La eliminación parcial o total del tráfico, así como la pacificación del mismo, requiere una visión global, sobre todo en un municipio como Las Palmas de Gran Canaria. Una inversión multimillonaria como la Circunvalación ha sido positiva para la conexión intermunicipal, pero ha empeorado el bienestar de los vecinos de Tamaraceite y sus barrios, sometidos diariamente a atascos masivos, ni tampoco ha desalojado los vehículos del centro de la capital. Por sí solas, las grandes actuaciones en redes viarias, con dotaciones presupuestarias enormes, no procuran una salida satisfactoria. A más asfalto, más vehículos. Hay que actuar con otras herramientas: estimular el uso compartido del coche privado; un transporte público flexible y capaz de atender los picos de demanda; modular la crecida de un urbanismo residencial y comercial para evitar el colapso de las vías de comunicación; programas de teletrabajo intermitente; aprovechamiento al máximo de los recursos de la digitalización para ofrecer información constante...
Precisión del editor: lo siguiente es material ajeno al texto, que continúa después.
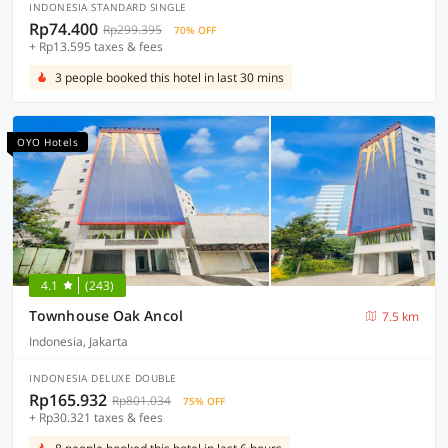
INDONESIA STANDARD SINGLE
Rp74.400
Rp299.395
70% OFF
+ Rp13.595 taxes & fees
3 people booked this hotel in last 30 mins
OYO Hotels
4.1
(243)
Townhouse Oak Ancol
7.5 km
Indonesia, Jakarta
INDONESIA DELUXE DOUBLE
Rp165.932
Rp801.034
75% OFF
+ Rp30.321 taxes & fees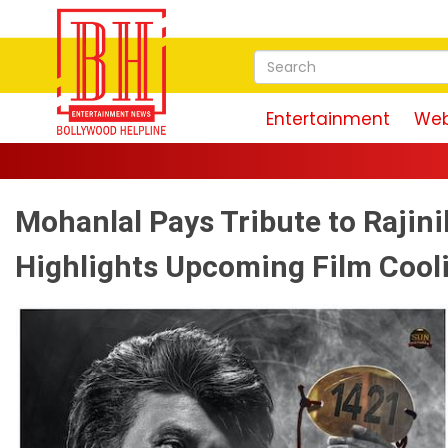
Entertainment
Web
Mohanlal Pays Tribute to Rajin
Highlights Upcoming Film Cool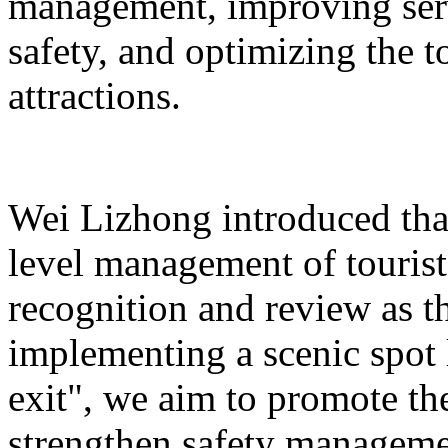
management, improving serv
safety, and optimizing the 
attractions.
Wei Lizhong introduced that
level management of tourist 
recognition and review as t
implementing a scenic spot
exit", we aim to promote th
strengthen safety manageme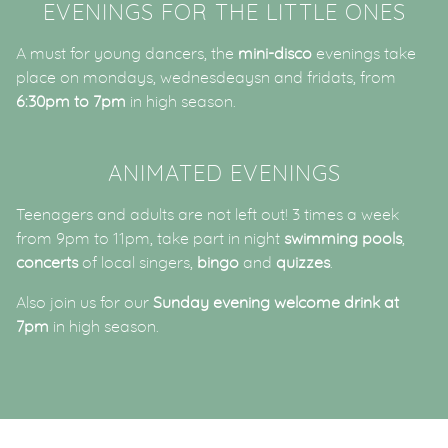
EVENINGS FOR THE LITTLE ONES
A must for young dancers, the
mini-disco
evenings take
place on mondays, wednesdeaysn and fridats, from
6:30pm to 7pm
in high season.
ANIMATED EVENINGS
Teenagers and adults are not left out! 3 times a week
from 9pm to 11pm, take part in night
swimming pools
,
concerts
of local singers,
bingo
and
quizzes
.
Also join us for our
Sunday evening welcome drink at
7pm
in high season.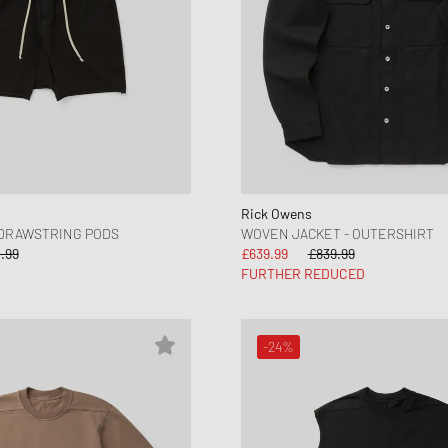
Rick Owens
 DRAWSTRING PODS
WOVEN JACKET - OUTERSHIRT
.99
£639.99
£839.99
FURTHER REDUCED
-24%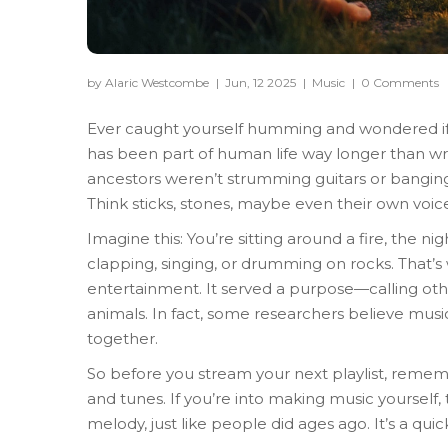
by Alaric Westcombe
|
Jun, 12 2025
|
Music
|
0 Comments
Ever caught yourself humming and wondered if 
has been part of human life way longer than wr
ancestors weren’t strumming guitars or bangin
Think sticks, stones, maybe even their own voice
Imagine this: You’re sitting around a fire, the ni
clapping, singing, or drumming on rocks. That’s 
entertainment. It served a purpose—calling oth
animals. In fact, some researchers believe mu
together.
So before you stream your next playlist, remem
and tunes. If you’re into making music yourself,
melody, just like people did ages ago. It’s a qui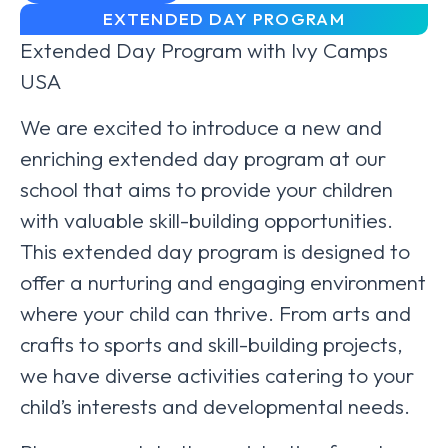
EXTENDED DAY PROGRAM
Extended Day Program with Ivy Camps
USA
We are excited to introduce a new and
enriching extended day program at our
school that aims to provide your children
with valuable skill-building opportunities.
This extended day program is designed to
offer a nurturing and engaging environment
where your child can thrive. From arts and
crafts to sports and skill-building projects,
we have diverse activities catering to your
child’s interests and developmental needs.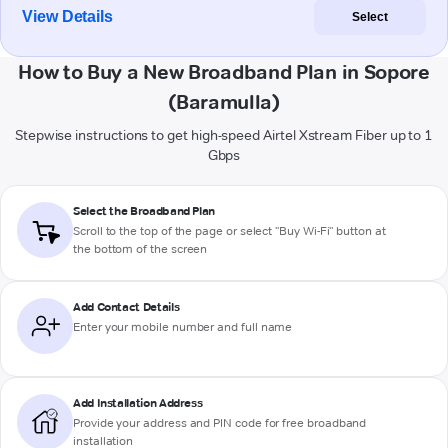
View Details
Select
How to Buy a New Broadband Plan in Sopore
(Baramulla)
Stepwise instructions to get high-speed Airtel Xstream Fiber up to 1
Gbps
Select the Broadband Plan
Scroll to the top of the page or select "Buy Wi-Fi" button at
the bottom of the screen
Add Contact Details
Enter your mobile number and full name
Add Installation Address
Provide your address and PIN code for free broadband
installation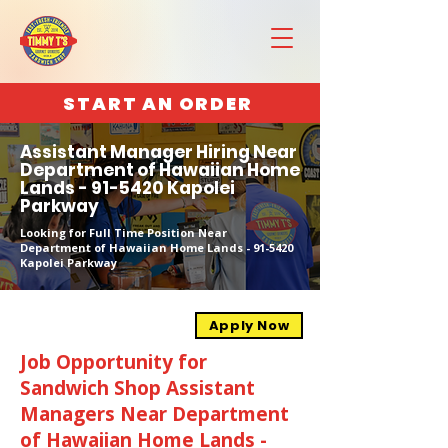
START AN ORDER
Assistant Manager Hiring Near
Department of Hawaiian Home
Lands - 91-5420 Kapolei
Parkway
Looking for Full Time Position Near
Department of Hawaiian Home Lands - 91-5420
Kapolei Parkway
Apply Now
Job Opportunity for
Sandwich Shop Assistant
Managers Near Department
of Hawaiian Home Lands -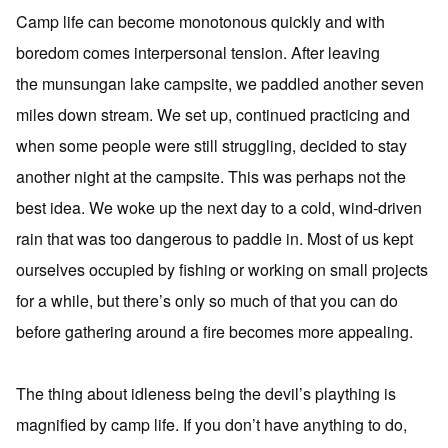
Camp life can become monotonous quickly and with
boredom comes interpersonal tension. After leaving
the munsungan lake campsite, we paddled another seven
miles down stream. We set up, continued practicing and
when some people were still struggling, decided to stay
another night at the campsite. This was perhaps not the
best idea. We woke up the next day to a cold, wind-driven
rain that was too dangerous to paddle in. Most of us kept
ourselves occupied by fishing or working on small projects
for a while, but there’s only so much of that you can do
before gathering around a fire becomes more appealing.
The thing about idleness being the devil’s plaything is
magnified by camp life. If you don’t have anything to do,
Las Palmas de Gran Canaria es una urbe difícil. A su extensión con una relevante periferia que alcanza zonas rurales se une una orografía intrincada, con una ciudad alta y una ciudad baja. Crear nexos para atenuar la dispersión de los pagos diseminados y coadyuvar para la integración son, entre otras, razones más que suficientes para no olvidar la connotación humana de todo urbanismo, entendiendo que la movilidad y su consecución favorable forma parte del mismo. La Metroguagua, más allá de su trascendencia para el transporte público, ha introducido pequeñas operaciones urbanas con cambios en calles y aceras que han mejorado la vida de los vecinos. Este urbanismo táctico debe comparecer también en la periferia, en urbanizaciones levantadas en el franquismo, con una accesibilidad baja o nula, o en núcleos que nacieron de la ilegalidad pero que hoy forman parte del tejido, aunque con carencias en equipamientos y con sus áreas peatonales atestadas de vehículos a los que nadie multa.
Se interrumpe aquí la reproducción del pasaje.